Strobel also hopes that the administration will address concerns regarding the health of students.
“Immunocompromised students are scared as hell because we will be returning to in-person instruction, just as Dr. Anthony Fauci said most parts of the country should peak in February,” Strobel said. “A lot more needs to be said and done about how the campus will take care of immunocompromised, disabled and caregiving students … I do not believe there [has] been any campus-wide response to the concerns we mentioned in our letter.”
Strobel reaffirmed his desire to “add nuance to policies that consistently overlook vulnerable student populations,” noting that they are “not asking to usurp the expertise of public health professionals.”
“We want to [make] policy more nimble and responsive, and the messaging clearer and anticipatory of student questions. I hope that students can play a [routinely] proactive, generative and consultative role [in] … areas affecting the student experience,” Strobel said.
According to Strobel, he and Ghazal have since spoken with Stern on Jan. 25, resulting in the student governments being added to a list of campus leaders — including deans and the Academic Senate Chair — that “opine on policies in advance of [finalization] and going out to the campus community.” Strobel added that they have been reaching out to the Academic Senate, Disabilities Services Center and central administration about policies concerning those most affected by the return to in-person instruction.

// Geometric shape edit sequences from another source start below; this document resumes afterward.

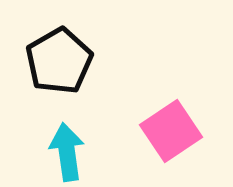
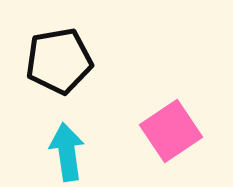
black pentagon: rotated 20 degrees clockwise
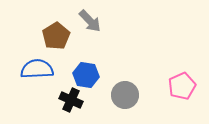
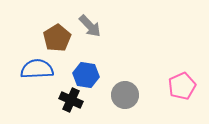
gray arrow: moved 5 px down
brown pentagon: moved 1 px right, 2 px down
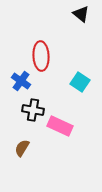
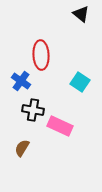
red ellipse: moved 1 px up
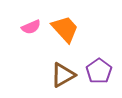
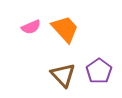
brown triangle: rotated 44 degrees counterclockwise
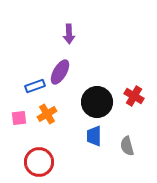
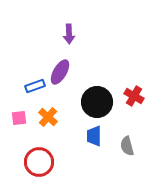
orange cross: moved 1 px right, 3 px down; rotated 18 degrees counterclockwise
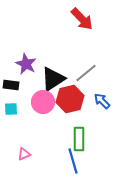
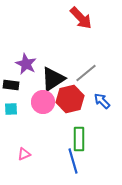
red arrow: moved 1 px left, 1 px up
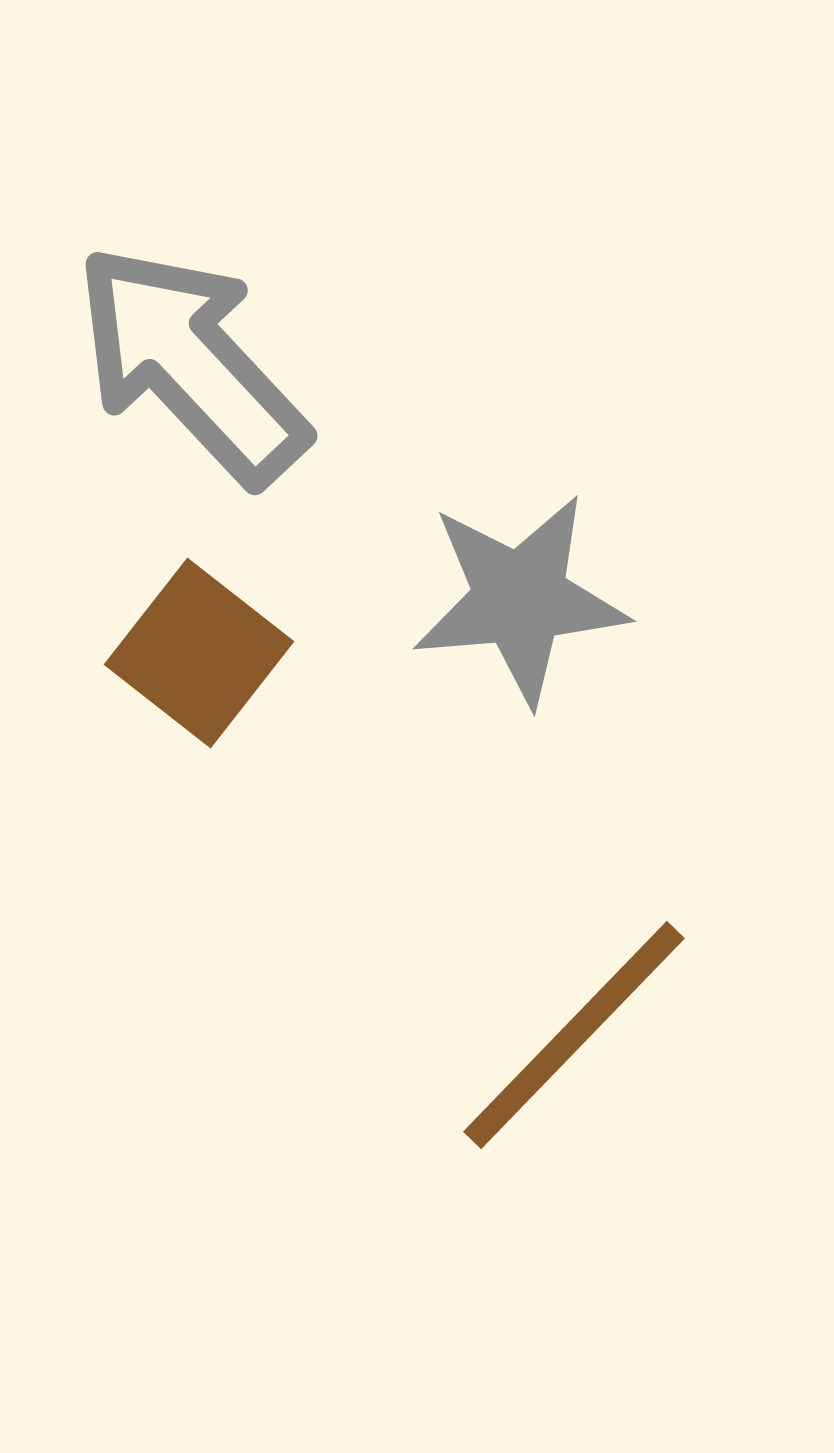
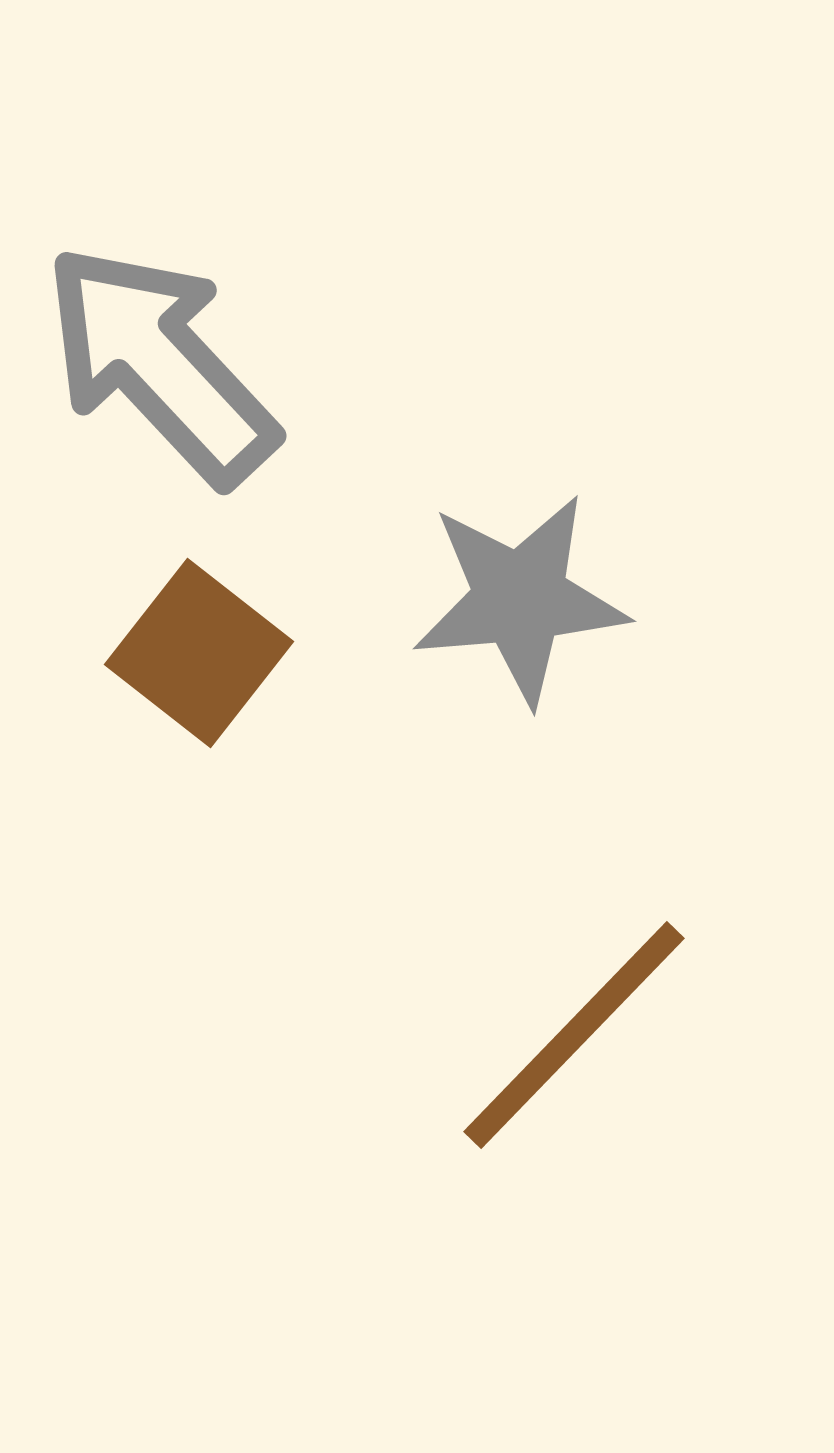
gray arrow: moved 31 px left
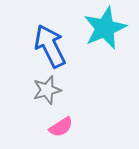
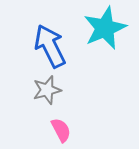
pink semicircle: moved 3 px down; rotated 85 degrees counterclockwise
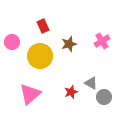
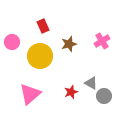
gray circle: moved 1 px up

“As instructors have been announcing their plans for next week, we continue to advocate strongly for automatic remote options for students, including student workers, who are in [a] precarious situation. We want UCI to lead on an inclusive approach to the reopening and will be dogged in that pursuit,” Strobel said.
The New University reached out to Vice Chancellor of Student Affairs Willie Banks Jr., Ph.D.
“We appreciate UCI student government [reaching out] to us and have been in communication with the presidents of ASUCI and AGS,” Banks said in a statement to the New University on Jan. 26. “We shared with them our commitment to address[ing] the needs outlined in their letter and working together in support of the wellbeing of our students. We recognize the challenges of navigating the pandemic over the past two years and remain committed [to] working with student leaders to address concerns.”